Singapore Exchange will start clearing Asian Foreign Exchange Forwards (non-deliverable) by
September 2011. The clearing of Asian Foreign Exchange (FX) Forwards will include the non-deliverable currencies traded in the region, namely Chinese Yuan, Indonesian Rupiah, Indian Rupee, Korean Won, Malaysian Ringgit, Philippine Peso and Taiwanese Dollar.
A world’s first, this initiative is aligned with recent global regulations on mandatory clearing for nondeliverable FX forwards and FX options via a Central Counter Party. The clearing of FX Forwards is the next OTC clearing offering following the 15 November 2010 start of clearing of Interest Rate Swaps denominated in Singapore dollars. SGX has cleared nearly US$80 billion notional of Interest Rate Swaps since the launch.
This clearing service will enhance Singapore’s global standing as a market for trading of interest rate derivatives and foreign exchange. Singapore was ranked the second largest interest rate derivatives and foreign exchange centre in Asia and fourth largest foreign exchange centre globally in a survey by Bank for International Settlements.
Said Mr Magnus Bocker, SGX CEO, “Demand for OTC traded financial derivatives clearing will grow rapidly and we are pleased to be able to extend the service to cover Foreign Exchange Forwards for Asian currencies. Asia is the world’s fastest-growing region and this service will benefit our members as they grow their businesses here.”

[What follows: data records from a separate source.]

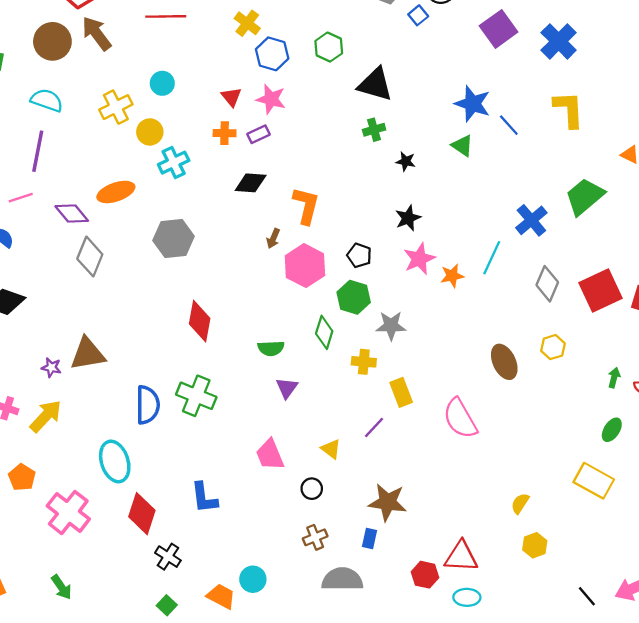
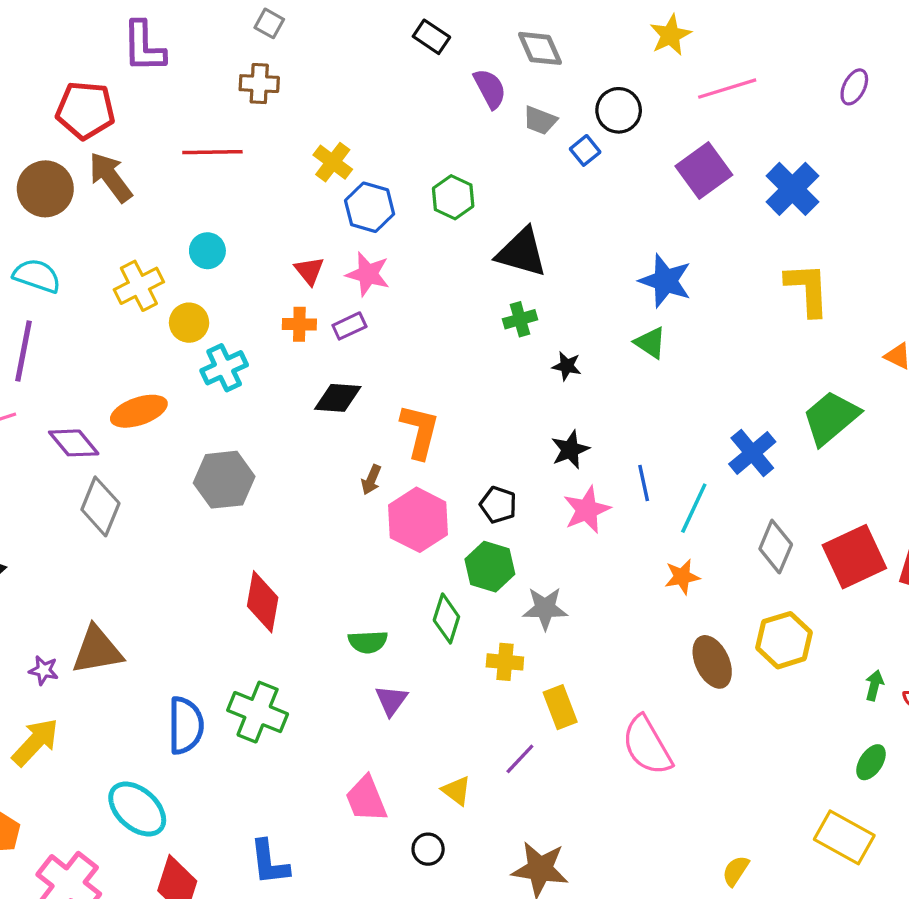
blue line: (509, 125) -> (644, 483), moved, turned 30
orange star: (452, 276) -> (682, 577), moved
yellow hexagon: (553, 347) -> (784, 640), size x1.5
cyan ellipse: (115, 461) -> (137, 809), turned -30

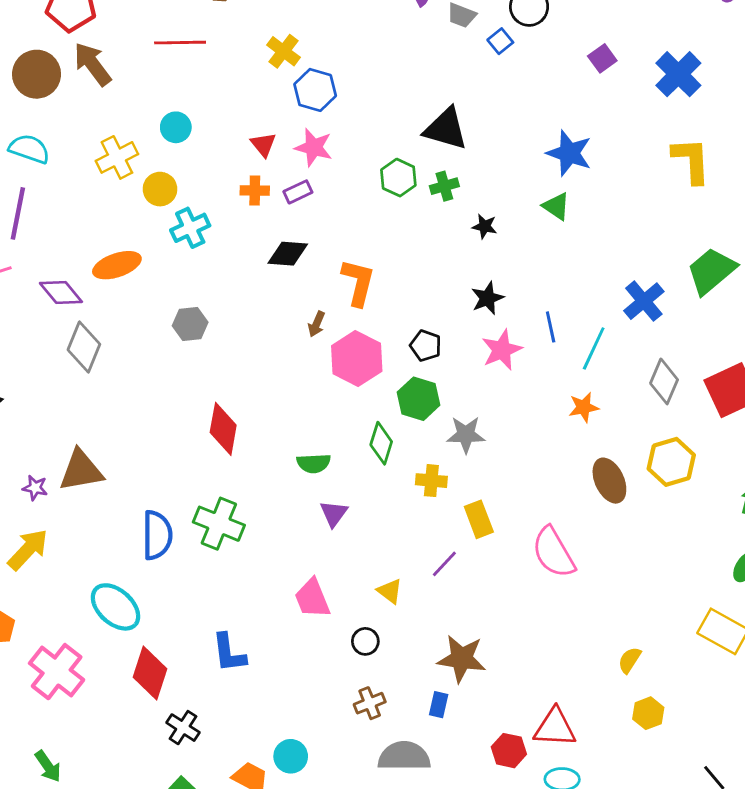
purple square: (704, 170) -> (602, 58), size x0.6
green hexagon: (453, 197) -> (398, 178), moved
gray hexagon: (224, 480) -> (190, 324), size x0.7

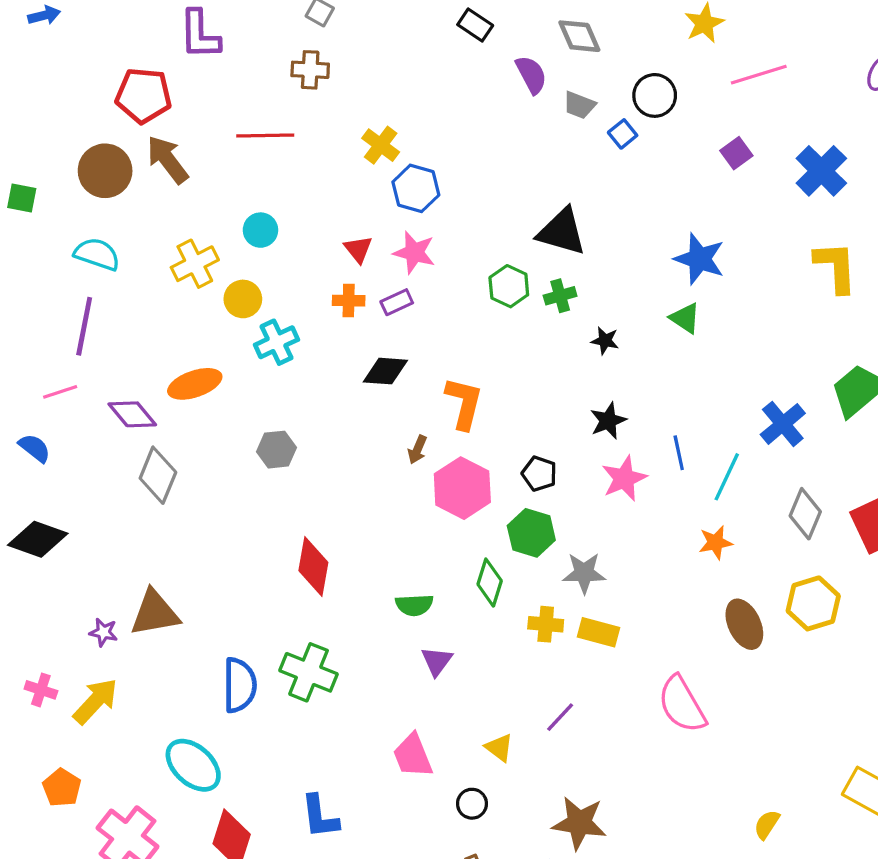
yellow rectangle: (479, 519) -> (599, 632), moved, turned -54

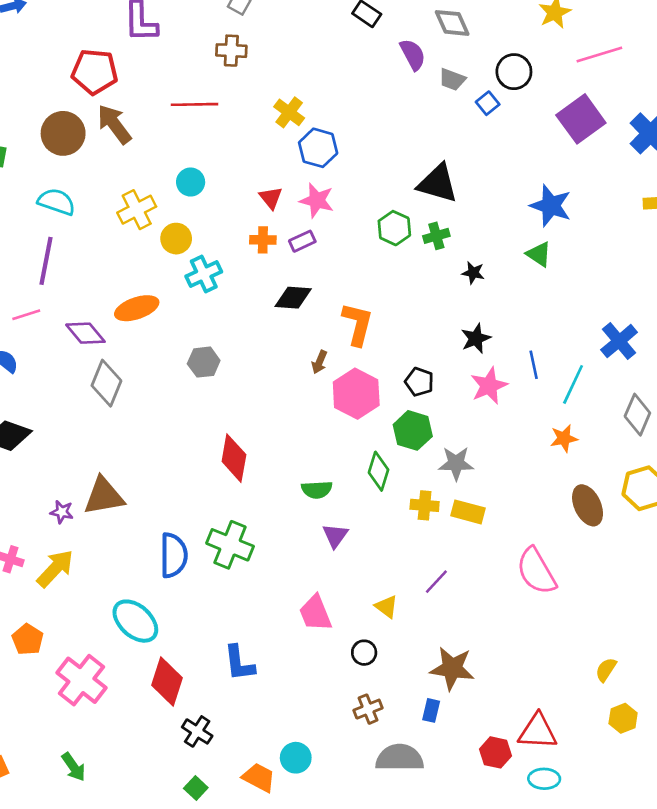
purple square: (736, 153) -> (581, 119), size x1.8

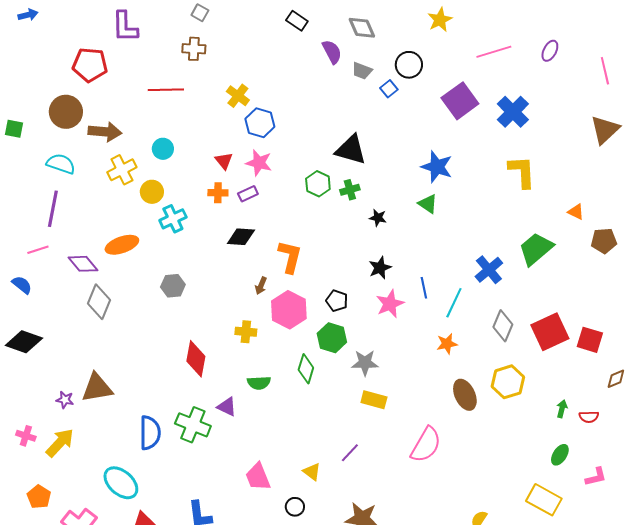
pink line: (599, 55) -> (494, 52), moved
brown arrow: (114, 124) -> (105, 132), moved, turned 132
yellow cross: (425, 505) -> (246, 332), moved
purple triangle: (335, 536) -> (227, 407), moved, turned -40
pink semicircle: (536, 571) -> (426, 445), turned -120

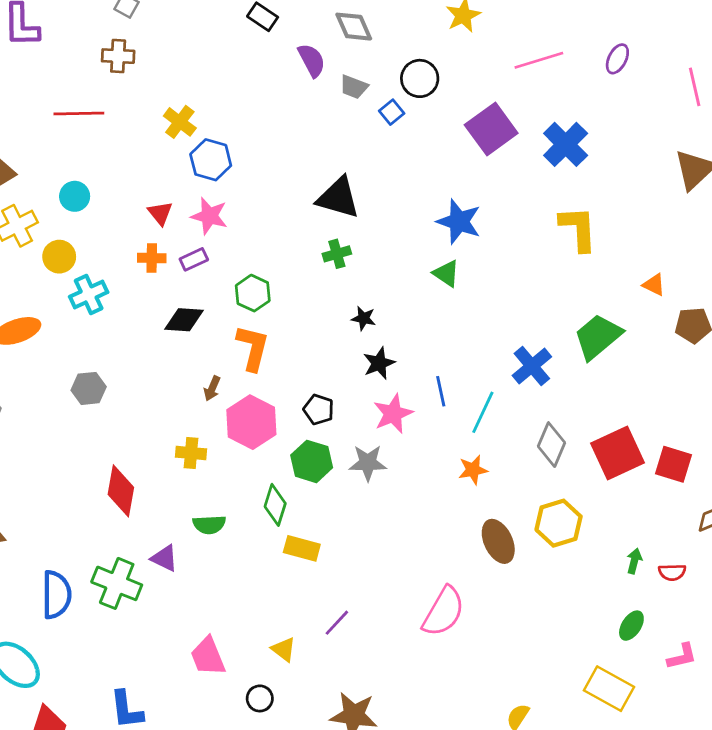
green hexagon: (318, 184) -> (253, 293), moved
black star: (378, 218) -> (364, 318), moved
gray star: (365, 363) -> (368, 463), moved
yellow rectangle: (374, 400) -> (302, 548), moved

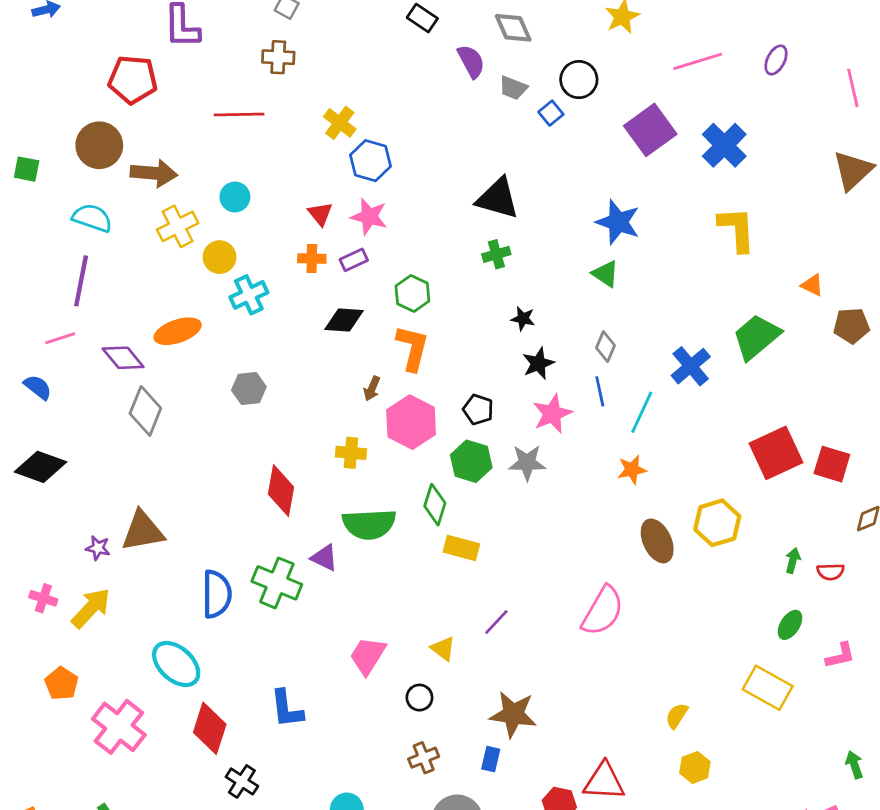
gray diamond: (552, 445) -> (605, 347), moved, size x0.7
green semicircle: (209, 525) -> (369, 524), size x1.6
pink trapezoid: (208, 656) -> (368, 656), turned 54

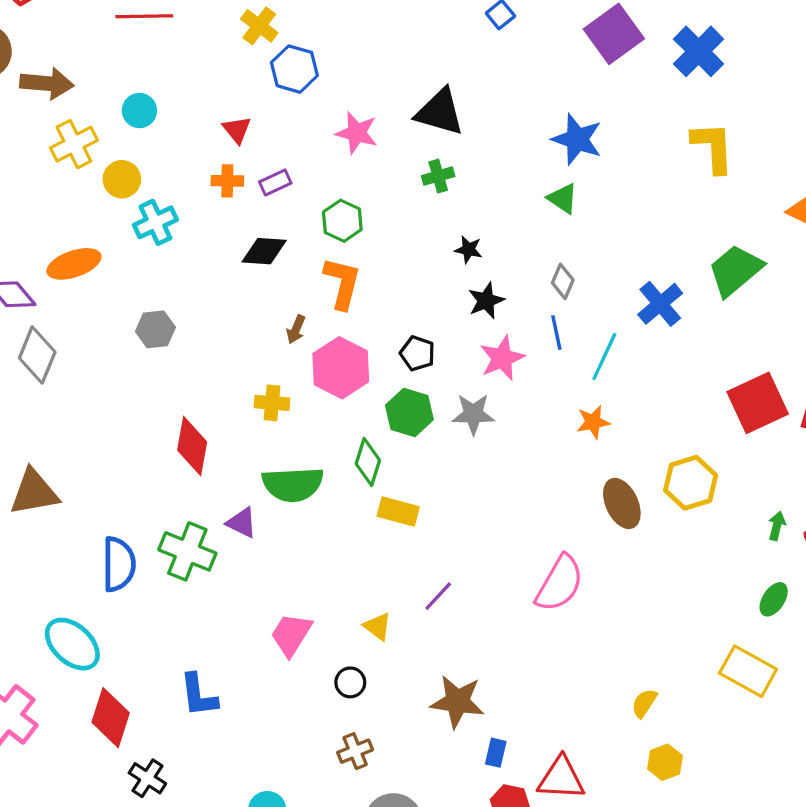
pink star: (369, 217) -> (357, 133), moved
blue rectangle: (491, 759) -> (496, 753), moved

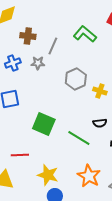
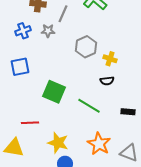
black semicircle: (100, 123) -> (107, 81), moved

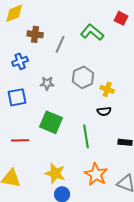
gray star: (48, 31) -> (47, 83), moved
green line: (89, 106) -> (86, 136), turned 50
red line: (30, 123) -> (20, 140), moved

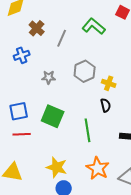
brown cross: (35, 34) -> (37, 28), turned 35
blue square: (17, 97) -> (19, 111), moved
black semicircle: (104, 111) -> (106, 105), turned -96

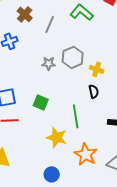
gray star: (49, 77) -> (49, 63), moved
green square: (53, 116) -> (41, 102), size x0.7
yellow star: (57, 167) -> (57, 137), moved

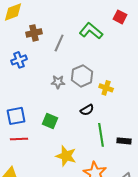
brown cross: (25, 14) -> (34, 33), turned 35
black semicircle: (94, 91) -> (87, 110), moved, turned 72
green line: (76, 116) -> (101, 135), moved

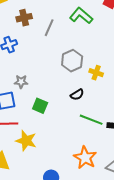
gray star: (58, 82) -> (21, 82), moved
green line: (101, 135) -> (91, 120), turned -60
yellow star: (66, 156) -> (26, 141), moved

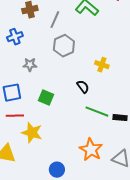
gray hexagon: (72, 61) -> (64, 46), moved
gray star: (21, 82) -> (30, 65), moved
black semicircle: (77, 95) -> (83, 87), turned -96

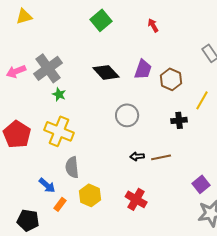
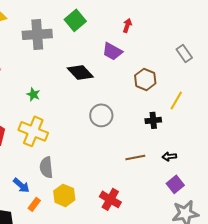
red arrow: (153, 25) -> (127, 25), turned 48
gray cross: (48, 68) -> (37, 34), moved, turned 32
purple trapezoid: (143, 69) -> (112, 51), moved, turned 100
black arrow: (137, 156) -> (169, 156), moved

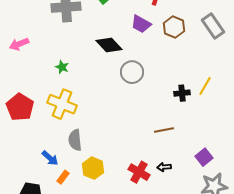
gray rectangle: (184, 53) -> (213, 26), size x1.4
brown hexagon: (145, 79) -> (174, 27), moved
yellow line: (176, 100) -> (205, 86), moved
gray circle: (101, 115) -> (132, 72), moved
black arrow: (169, 156) -> (164, 167), moved

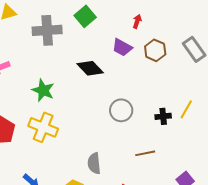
green star: (62, 67) -> (43, 90), size x1.6
gray circle: (132, 72) -> (121, 110), moved
gray semicircle: (75, 140) -> (94, 163), moved

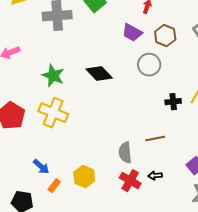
black diamond: (90, 68) -> (99, 74), moved
gray circle: (121, 110) -> (149, 65), moved
gray semicircle: (94, 163) -> (125, 153), moved

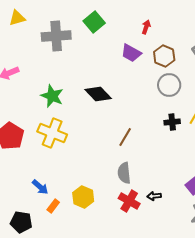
gray circle: (149, 65) -> (169, 85), moved
brown line: (155, 139) -> (125, 137), moved, turned -48

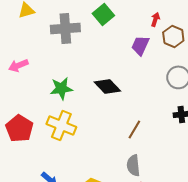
purple trapezoid: (131, 53) -> (140, 45), turned 85
brown hexagon: (164, 56) -> (173, 36), moved
green star: (52, 96) -> (61, 88), turned -30

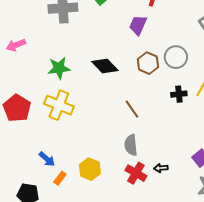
brown hexagon: (173, 36) -> (148, 63), moved
brown line: (134, 129) -> (132, 109), turned -66

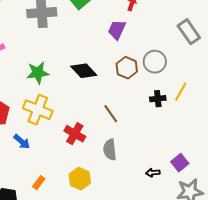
blue arrow: (47, 159) -> (22, 142), moved
black arrow: (161, 168) -> (153, 173), moved
yellow hexagon: (90, 169) -> (80, 179), moved
red cross: (136, 173) -> (75, 134), moved

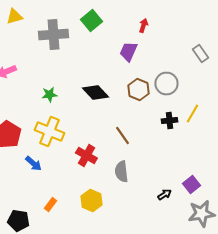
gray rectangle: (189, 32) -> (200, 54), size x0.7
green star: (38, 73) -> (49, 94), size x0.7
black arrow: (153, 173) -> (164, 194), turned 152

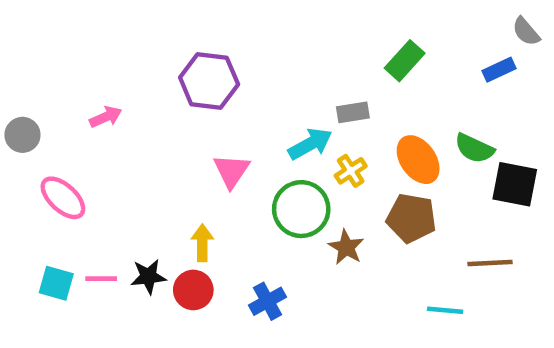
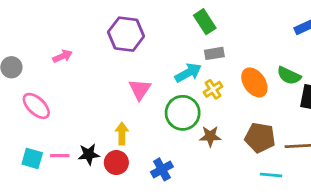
green rectangle: (405, 61) -> (205, 22), moved, turned -75
brown pentagon: (411, 218) -> (260, 138), moved
brown star: (346, 247) -> (210, 136), turned -30

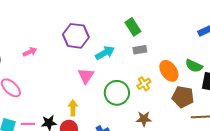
cyan arrow: (188, 73) -> (105, 53), moved
yellow cross: (213, 89) -> (144, 84), moved
brown star: (210, 136) -> (144, 119), moved
brown pentagon: (260, 138) -> (183, 97), moved

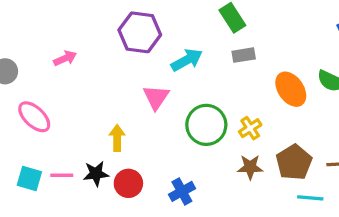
yellow cross: (144, 84) -> (250, 128), moved
brown pentagon: (183, 97) -> (294, 162), moved, turned 30
yellow arrow: (73, 108) -> (117, 138), moved

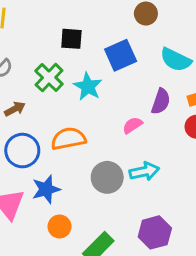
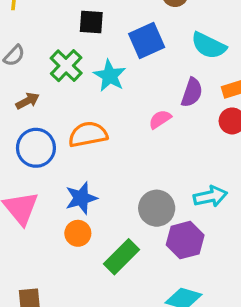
cyan arrow: (144, 171) -> (210, 196), moved
gray circle: (107, 177) -> (157, 208), moved
blue star: (46, 189) -> (81, 198), moved

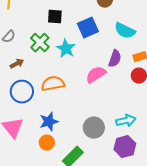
pink semicircle: (160, 119) -> (96, 75), size x1.5
purple hexagon: (185, 240) -> (125, 147), moved

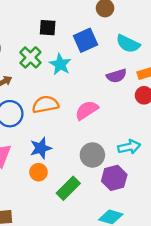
purple semicircle: (115, 59) -> (116, 76), turned 54
pink semicircle: (96, 75) -> (87, 110), moved
purple hexagon: (125, 147) -> (114, 178), moved

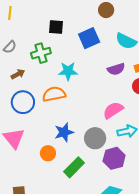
green cross: (30, 57) -> (41, 53), turned 30
cyan star: (60, 64) -> (68, 71), moved, turned -30
pink semicircle: (87, 110) -> (113, 110), moved
blue star: (41, 148) -> (64, 132), moved

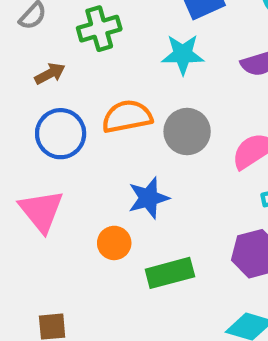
cyan star: (68, 71) -> (183, 54), moved
gray circle: (95, 138) -> (187, 132), moved
green rectangle: (74, 167) -> (170, 273), turned 30

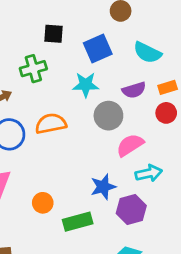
gray circle: (187, 132) -> (108, 116), moved
blue star: (148, 198) -> (103, 187), moved

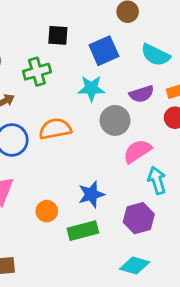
cyan arrow: (149, 173) -> (157, 180), turned -95
blue star: (103, 187) -> (91, 194), moved

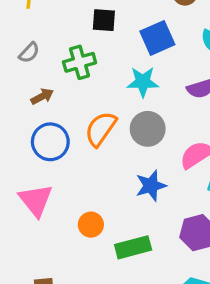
gray circle: (115, 120) -> (148, 129), moved
orange semicircle: (55, 129) -> (101, 129), turned -44
blue star: (91, 194) -> (151, 186), moved

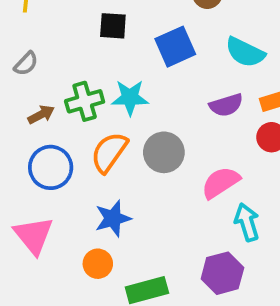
green cross: (80, 62) -> (85, 101), moved
cyan star: (143, 82) -> (130, 98), moved
blue star: (151, 186) -> (113, 218), moved

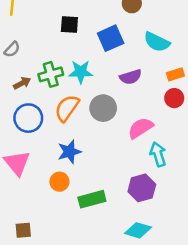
purple semicircle: (226, 105) -> (131, 77), moved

The eleven SGX Clearing Members eligible to clear FX Forwards are Barclays Bank Plc, Citibank N.A., Credit Suisse AG, DBS Bank Limited, Deutsche Bank AG, Hong Kong and Shanghai Banking Corporation Ltd, Oversea-Chinese Banking Corporation Ltd, Standard Chartered Bank, Royal Bank of Scotland Plc, UBS AG, and United Overseas Bank Ltd. SGX expects the membership to grow in the months to come with membership interest from all banks active in these products.